No Lionel locomotives, and I am pretty sure that no Marx locomotives came with this detail... It is simply the way that some railroads painted their locomotives - with a white "rim"...


----------



## Stillakid

Actually, the white rim is a insulator. It keeps "juice" from reaching the engine. All power for these "Beauties" come thru the tender


----------



## Big Ed

Stillakid said:


> Actually, the white rim is a insulator. It keeps "juice" from reaching the engine. All power for these "Beauties" come thru the tender



I don't see where the white is?


----------



## T-Man

*White Walls*










All the way through.


----------



## Reckers

big ed said:


> Welcome back but.......,
> 
> :ttiwwop:


Here's what my lady bought me for the Man-Cave---very pretty!
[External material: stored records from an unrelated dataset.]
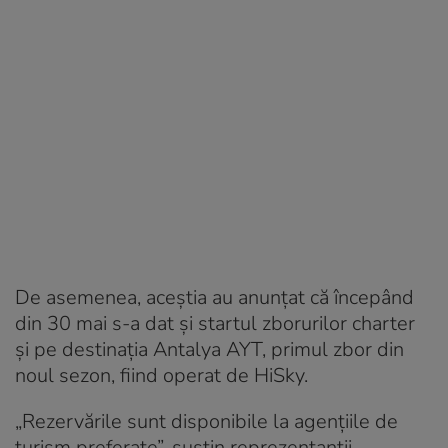
De asemenea, aceștia au anunțat că începând
din 30 mai s-a dat și startul zborurilor charter
și pe destinația Antalya AYT, primul zbor din
noul sezon, fiind operat de HiSky.
„Rezervările sunt disponibile la agențiile de
turism preferate”, susțin reprezentanții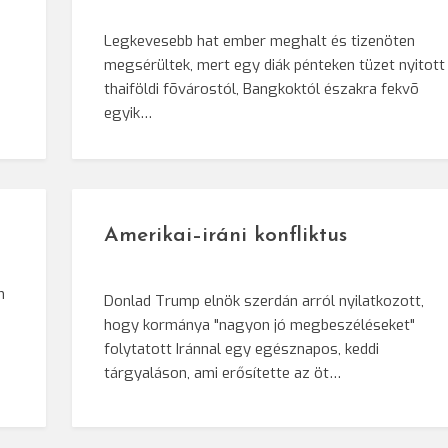
Legkevesebb hat ember meghalt és tizenöten
megsérültek, mert egy diák pénteken tüzet nyitott
e
thaiföldi fõvárostól, Bangkoktól északra fekvõ
egyik…
Amerikai–iráni konfliktus
n
Donlad Trump elnök szerdán arról nyilatkozott,
hogy kormánya "nagyon jó megbeszéléseket"
i
folytatott Iránnal egy egésznapos, keddi
tárgyaláson, ami erősítette az öt…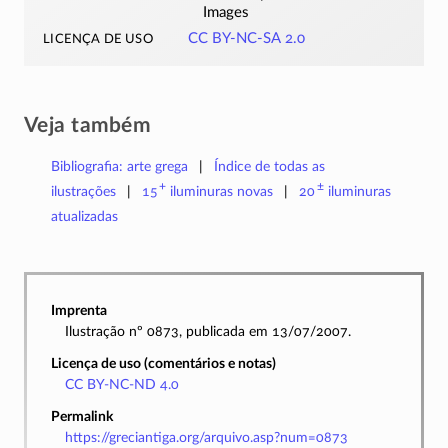
Images
licença de uso
CC BY-NC-SA 2.0
Veja também
Bibliografia: arte grega
Índice de todas as
+
±
ilustrações
15
iluminuras
novas
20
iluminuras
atualizadas
Imprenta
Ilustração nº 0873, publicada em 13/07/2007.
Licença de uso (comentários e notas)
CC BY-NC-ND 4.0
Permalink
https://greciantiga.org/arquivo.asp?num=0873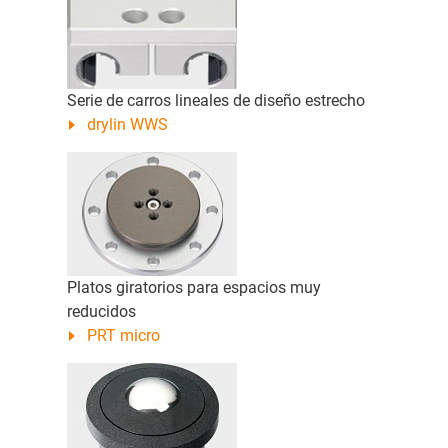
Serie de carros lineales de diseño estrecho
drylin WWS
Platos giratorios para espacios muy
reducidos
PRT micro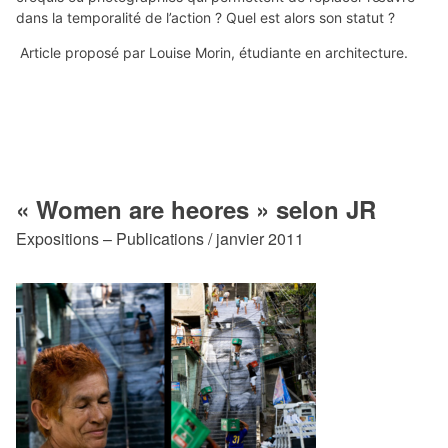
dans la temporalité de l’action ? Quel est alors son statut ?
Article proposé par Louise Morin, étudiante en architecture.
« Women are heores » selon JR
Expositions – Publications / janvier 2011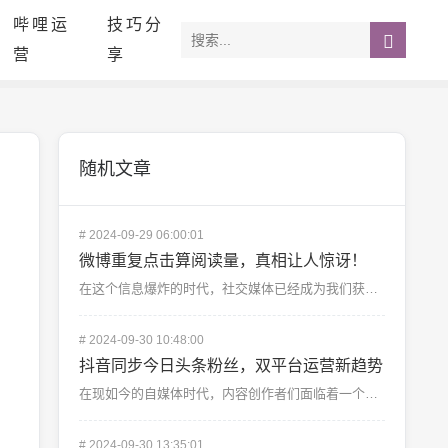
哔哩运
技巧分
营
享
随机文章
#
2024-09-29 06:00:01
微博重复点击算阅读量，真相让人惊讶！
在这个信息爆炸的时代，社交媒体已经成为我们获取信息、分享生活的重要平台。而在众多社交平台中，微博以其...
#
2024-09-30 10:48:00
抖音同步今日头条粉丝，双平台运营新趋势
在现如今的自媒体时代，内容创作者们面临着一个共同的难题：如何在多个平台之间更高效地管理自己的粉丝群体...
#
2024-09-30 13:35:01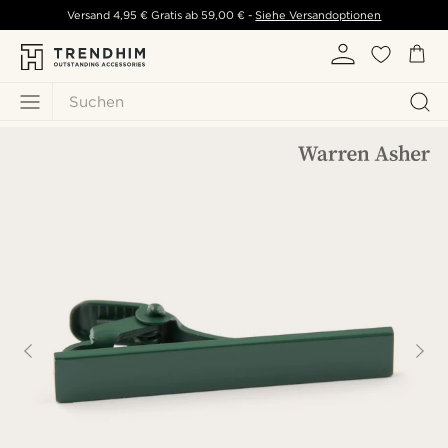
Versand
4,95 €
Gratis ab
59,00 €
-
Siehe Versandoptionen
Suchen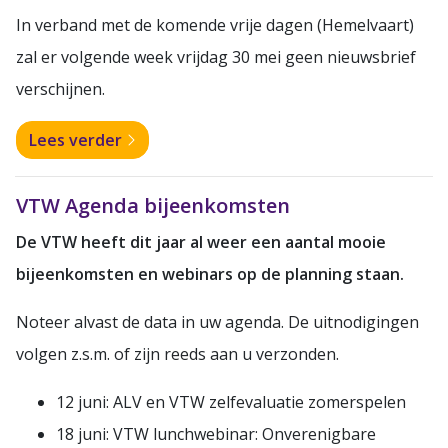
In verband met de komende vrije dagen (Hemelvaart)
zal er volgende week vrijdag 30 mei geen nieuwsbrief
verschijnen.
Lees verder
VTW Agenda bijeenkomsten
De VTW heeft dit jaar al weer een aantal mooie
bijeenkomsten en webinars op de planning staan.
Noteer alvast de data in uw agenda. De uitnodigingen
volgen z.s.m. of zijn reeds aan u verzonden.
12 juni: ALV en VTW zelfevaluatie zomerspelen
18 juni: VTW lunchwebinar: Onverenigbare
The old photo is below---black and white and sort of dark:










Closer:










And some additional Man-Cave acquisitions from the trip:


----------



## Big Ed

I see now thanks. 
Is that a plastic like material? Do they all have that?
Thats only for the two rail right?


----------



## Big Ed

I love the one of the old port. 
Old sailing vessels, ferries...history...filled with history.:thumbsup:

How big is that one?


----------



## T-Man

big ed said:


> I see now thanks.
> Is that a plastic like material? Do they all have that?
> Thats only for the two rail right?


As far as I can tell it is. Any axle on two rail needs an insulator if the wheel is metal and conductive.

I wonder what port it is?


----------



## Reckers

The photo is 16" x 20", and the port is Mobile, AL. The antique store didn't know, of course, but I looked it over carefully and found two clues. One was an advertisement for beer from a Mobile Brewery---a hint, but not proof. However, the steamboat in the front was on the internet and was famous: her home port was Mobile and she ran upriver and back, mostly carrying cotton.


----------



## Stillakid

*AF Insulators..............*

The white "insulator" does go all the way thru. There is a center hub, insulator and an outer rim. There were several models of AF steam locomotive thyat came out when the company was going from "Class To Crass", that had plastic wheels, axles and gears. I have one of those and it is strictly, "Crapola!":laugh:

The pic shows the three parts(from evilbay)

View attachment 4795


----------



## Big Ed

Mobile today











Reckers picture










Notice the Island in both pictures?

Take it out of the frame and see if there's any writing on it.
You can clean the glass while it's out.


----------



## tjcruiser

Gents,

Great info on the AF insulated wheels. I didn't know that. Jim, your "disected" wheel pics are excellent!

Reck ... nice photo finds. Not knowing Mobile on my end, but knowing a bit about historic ships, I'd peg the date of the photo somewhere around 1880 to 1890 or so.

Ed's "modern" Mobile photo is an interesting juxtaposition (Whooaa ... BIG WORD there, TJ!!! Got a laugh finally being able to use that one!) of old and new. Notice the modern island ... looks like there's one or two old freight ships rotting away on the hard.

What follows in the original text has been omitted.